Archive for August, 2009

h1

Spot the difference (for geeks)

August 22, 2009

The purpose of this post is to give an example of using the ensembl genome database to investigate the genomes by playing spot the difference between species.

Disclaimer

“I don’t know what the hell I’m talking about!” ~ Me, August 2009

I’m not a biologist. Qualification wise I stopped at O level biology (and I don’t think my biology teacher had a good grasp of the subject either).

I’m primarily a software developer and recreational mathematician.  So my job is exploring data, constructing models and testing stuff.

Anti-disclaimer

So what if I’m not a biologist? I’m also not a great fan of accepting opinion on the basis of authority. I read books, magazines and journals. I’m not completely stupid. I do accept expert opinion, but I also like to see data.

This means you shouldn’t take any of my opinions on board, which is just as well because I’m not offering any (did I mention that I don’t know what the hell I’m talking about?).

Objectives

  • I just want to look at some data and use it to influence my opinion. This has got to be better than either “Dawkins” told me or “God” told me.
  • I want people to tell me how to improve my understanding of the Ensembl database (although given the small number of people that look at this blog, that’s probably a tall order!).

(my) methodology

I find this fun but I am a geek and your mileage may vary

Go to http://www.ensembl.org/

image

In the dropdown where it says “All genomes” (which is clearly not ALL genomes, but whatever!) I’ll pick “Human” because I’m human and I guess there’s quite a lot of data in there.

Okay. Now I get this:

image

There are some sample entry points (whatever THAT means). Yeah, like I’ll pick those! The purpose of this is to explore, not follow a map.

Now the search box is pretty cool. You seem to be able to put all sorts of biology stuff in there and get results back.
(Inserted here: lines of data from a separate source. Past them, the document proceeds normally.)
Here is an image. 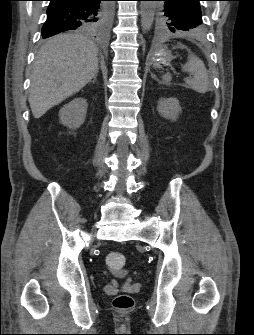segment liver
<instances>
[{"label": "liver", "instance_id": "liver-1", "mask_svg": "<svg viewBox=\"0 0 254 335\" xmlns=\"http://www.w3.org/2000/svg\"><path fill=\"white\" fill-rule=\"evenodd\" d=\"M98 73V49L79 34H60L39 50L32 70L29 104L34 118L80 91Z\"/></svg>", "mask_w": 254, "mask_h": 335}]
</instances>
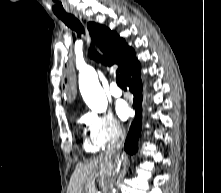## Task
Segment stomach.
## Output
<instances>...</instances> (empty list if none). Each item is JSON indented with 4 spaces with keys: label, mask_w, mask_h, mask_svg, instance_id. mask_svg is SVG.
I'll return each instance as SVG.
<instances>
[{
    "label": "stomach",
    "mask_w": 221,
    "mask_h": 193,
    "mask_svg": "<svg viewBox=\"0 0 221 193\" xmlns=\"http://www.w3.org/2000/svg\"><path fill=\"white\" fill-rule=\"evenodd\" d=\"M66 101H67V103H74L75 100H74V98H67Z\"/></svg>",
    "instance_id": "obj_1"
}]
</instances>
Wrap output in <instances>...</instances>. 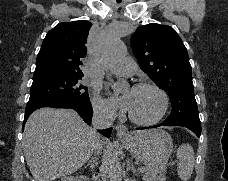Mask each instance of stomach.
I'll list each match as a JSON object with an SVG mask.
<instances>
[{
  "label": "stomach",
  "instance_id": "0dacf381",
  "mask_svg": "<svg viewBox=\"0 0 228 181\" xmlns=\"http://www.w3.org/2000/svg\"><path fill=\"white\" fill-rule=\"evenodd\" d=\"M120 139L131 155L149 169L151 175L166 173L168 159L173 151V141L166 131H132Z\"/></svg>",
  "mask_w": 228,
  "mask_h": 181
}]
</instances>
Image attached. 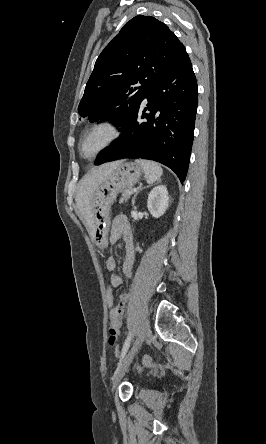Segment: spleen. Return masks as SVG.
Masks as SVG:
<instances>
[{"mask_svg": "<svg viewBox=\"0 0 266 444\" xmlns=\"http://www.w3.org/2000/svg\"><path fill=\"white\" fill-rule=\"evenodd\" d=\"M136 162L142 167L148 184L154 183L161 177L163 170L158 163L142 159L136 160Z\"/></svg>", "mask_w": 266, "mask_h": 444, "instance_id": "1", "label": "spleen"}]
</instances>
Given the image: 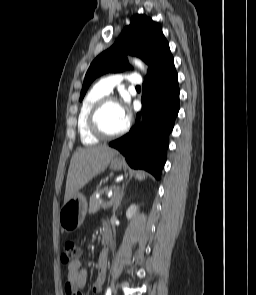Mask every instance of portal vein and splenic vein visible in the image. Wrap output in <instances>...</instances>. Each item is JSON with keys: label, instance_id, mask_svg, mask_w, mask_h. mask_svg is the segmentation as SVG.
Listing matches in <instances>:
<instances>
[{"label": "portal vein and splenic vein", "instance_id": "obj_1", "mask_svg": "<svg viewBox=\"0 0 256 295\" xmlns=\"http://www.w3.org/2000/svg\"><path fill=\"white\" fill-rule=\"evenodd\" d=\"M112 203H113V201L110 200L109 202H107V206H111Z\"/></svg>", "mask_w": 256, "mask_h": 295}]
</instances>
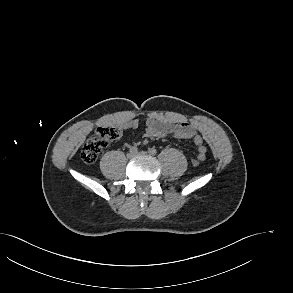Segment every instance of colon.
I'll return each mask as SVG.
<instances>
[{
  "instance_id": "obj_1",
  "label": "colon",
  "mask_w": 293,
  "mask_h": 293,
  "mask_svg": "<svg viewBox=\"0 0 293 293\" xmlns=\"http://www.w3.org/2000/svg\"><path fill=\"white\" fill-rule=\"evenodd\" d=\"M121 129L117 126H106L98 128L87 140L81 150V158L87 164H93L99 153L112 142L119 139ZM205 160V153L201 151L197 159L193 160L194 165H198Z\"/></svg>"
}]
</instances>
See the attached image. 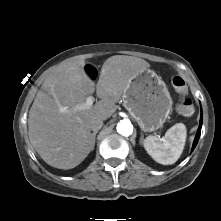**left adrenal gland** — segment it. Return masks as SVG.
Returning <instances> with one entry per match:
<instances>
[{"instance_id": "left-adrenal-gland-1", "label": "left adrenal gland", "mask_w": 221, "mask_h": 221, "mask_svg": "<svg viewBox=\"0 0 221 221\" xmlns=\"http://www.w3.org/2000/svg\"><path fill=\"white\" fill-rule=\"evenodd\" d=\"M142 139H143V135H142L141 138H140V144L142 143Z\"/></svg>"}]
</instances>
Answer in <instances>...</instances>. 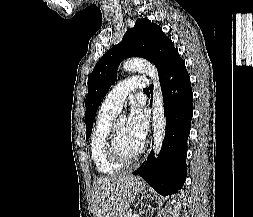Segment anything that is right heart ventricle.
<instances>
[{"label": "right heart ventricle", "instance_id": "1", "mask_svg": "<svg viewBox=\"0 0 253 217\" xmlns=\"http://www.w3.org/2000/svg\"><path fill=\"white\" fill-rule=\"evenodd\" d=\"M115 115V113L100 109L90 140L92 160L98 172L105 175H115L122 169L121 165L109 159L105 149L107 136Z\"/></svg>", "mask_w": 253, "mask_h": 217}]
</instances>
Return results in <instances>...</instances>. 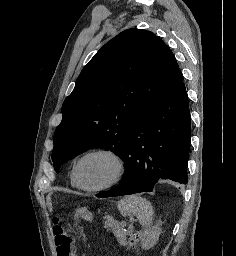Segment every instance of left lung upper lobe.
<instances>
[{"mask_svg":"<svg viewBox=\"0 0 236 256\" xmlns=\"http://www.w3.org/2000/svg\"><path fill=\"white\" fill-rule=\"evenodd\" d=\"M182 80L173 53L152 32L128 29L111 39L83 68L62 105L55 170L91 148L122 159L137 120Z\"/></svg>","mask_w":236,"mask_h":256,"instance_id":"5c2ea615","label":"left lung upper lobe"}]
</instances>
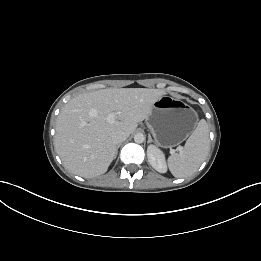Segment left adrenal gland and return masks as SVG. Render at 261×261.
Listing matches in <instances>:
<instances>
[{
  "instance_id": "obj_1",
  "label": "left adrenal gland",
  "mask_w": 261,
  "mask_h": 261,
  "mask_svg": "<svg viewBox=\"0 0 261 261\" xmlns=\"http://www.w3.org/2000/svg\"><path fill=\"white\" fill-rule=\"evenodd\" d=\"M150 142H152V138H151V136L149 135V136H148V143H150Z\"/></svg>"
}]
</instances>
Pick a "biologyish” word. Haemoglobin, cardio, limbic, … . Choose whatever you want. Some words don’t get many results (lung seemed to be a dead-end, whereas pulmonary wasn’t – the moral of the story might be to use big words).

I’ll choose marrow because it was the first word that popped into my head.

If you ONLY choose marrow too then I’ve failed. The purpose of this is to explore not follow my map (especially as I don’t really know where I’m going).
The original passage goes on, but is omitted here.